Über die Probleme des Wissenschafts-Journalismus
Ende September hat Martin Robbins in seinem bei der britischen Tageszeitung The Guardian gehosteten Blog einen weltweit stark diskutierten Artikel über das Schema des englischen Wissenschafts-Journalismus, wie er in der BBC zu finden ist, veröffentlicht. Ich rate jedem, auch denen mit einem eher moderatem Englisch, diesen leicht zu verstehenden Artikel zu lesen. Er ist genial!
Letzte Woche schrieb Martin Robbins dann einen Kommentar zu den Reaktionen, in dem er Antworten und Erkenntnisse zu den Problemen des Wissenschafts-Journalismus suchte. Es sind interessante Details, denn warum haben allein online veröffentlichte Artikel noch immer ein maximales Wort-Limit? Platzgründe, wie bei Printmedien das Hauptargument, sind es wohl nicht. Warum sind online-Artikel noch immer auf Teletext und -prompter optimiert? Warum werden Links und Querverweise so selten genutzt und in den noch seltenerer Fällen auf die eigentlichen Quellen verwiesen? Fragen über Fragen, deren Antworten sehr vage bis non-existent sind.
Heute morgen las ich dann einen Artikel in der F.A.Z. über neue Erkenntnisse in der Quantenphysik. Ich bin nun alles andere als ein Experte auf diesem Gebiet, doch halte ich den Artikel für durchaus lesenswert und gut verständlich. Aber - und das ist ein fett gedrucktes aber - bietet sich dieser Artikel auch an, um an ihm einige der gravierenden Probleme des online-Journalismus im Generellen und des Wissenschafts-Journalismus im Speziellen zu zeigen.
Als erstes fällt auf, dass im gesamten Artikel kein einziger Link zu finden ist - außer zu mehr oder weniger verwandte Artikel im F.A.Z.-Archiv. Wo ist der Link zu der Konferenz, von der die Rede ist? Wo sind die Links zu den indirekt angesprochenen Papern, die vom Autor des Artikels hoffentlich gelesen wurden?
Warum muss erst eine sehr interessierte Leserin einen Kommentar verfassen und um die Zusendung der genauen Quellen per eMail bitten? Ich hoffe, dass der Autor Herr R. Scharf diese eMail schickt und seine Quellen nennt. Vielleicht merkt er dabei dann auch, dass er durch das Weglassen der Links nicht nur sich selbst mehr Arbeit gemacht hat. Arbeit die kostbare Zeit kostet und eine Vergeudung von Zeit ist. Das setzen der Links ist eine einmalige Sache von wenigen Klicks. Das Suchen der Quellen ein langwieriger Prozess, den jeder interessierte Leser selbst durchführen muss. Gegengerechnet gegen das Folgen eines gesetzten Link, was einem einizigen Maus-Klick entspricht: Eine immense Vergeudung von kostbarer Zeit!
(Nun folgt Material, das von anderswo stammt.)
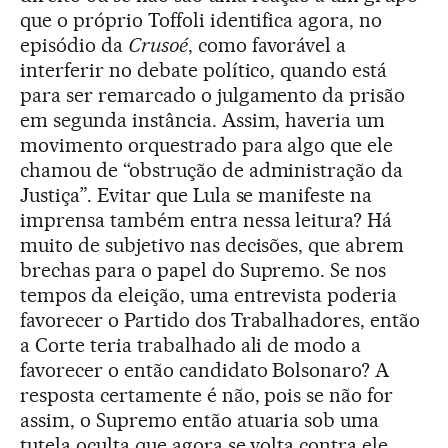
que o próprio Toffoli identifica agora, no
episódio da
Crusoé
, como favorável a
interferir no debate político, quando está
para ser remarcado o julgamento da prisão
em segunda instância. Assim, haveria um
movimento orquestrado para algo que ele
chamou de “obstrução de administração da
Justiça”. Evitar que Lula se manifeste na
imprensa também entra nessa leitura? Há
muito de subjetivo nas decisões, que abrem
brechas para o papel do Supremo. Se nos
tempos da eleição, uma entrevista poderia
favorecer o Partido dos Trabalhadores, então
a Corte teria trabalhado ali de modo a
favorecer o então candidato Bolsonaro? A
resposta certamente é não, pois se não for
assim, o Supremo então atuaria sob uma
tutela oculta que agora se volta contra ele.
Das Setzen von Links setzt die natürliche Hemmschwelle des interessierten Lesers, selbst weiter zu recherchieren, deutlich herab. Ist der Autor des Artikels besorgt, interessierte und selbstständig denkende Leser könnten Fehler in seinem Artikel finden? Hat er Angst über mögliche fachliche Diskussionen mit seinen Lesern? Ich möchte das dem guten Herrn nicht unterstellen! Ebenso wenig, dass er seine Quellen geheim halten möchte. Beides würde ihm jegliche Qualifikation als Wissenschafts-Journalisten entziehen, denn die Wissenschaft selbst ist eine immer währende Diskussion über sich selbst, die zu neuem Erkenntnisgewinn führt.
Liebe online-Journalisten und Wissenschafts-Journalisten, warum ist es für euch so schwer direkte Links auf eure Quellen zu setzen? Ihr nutzt das Internet und verfolgt täglich zahllose Links per Maus-Klick. Als Wissenschafts-Journalist liest man täglich wissenschaftliche Publikationen (genannte ‘Paper’) in Journalen wie der Nature oder Science. Dort findet man haufenweise Verweise und Referenzen auf die Arbeiten anderer Wissenschaftler, seien es Kollegen oder Konkurrenten.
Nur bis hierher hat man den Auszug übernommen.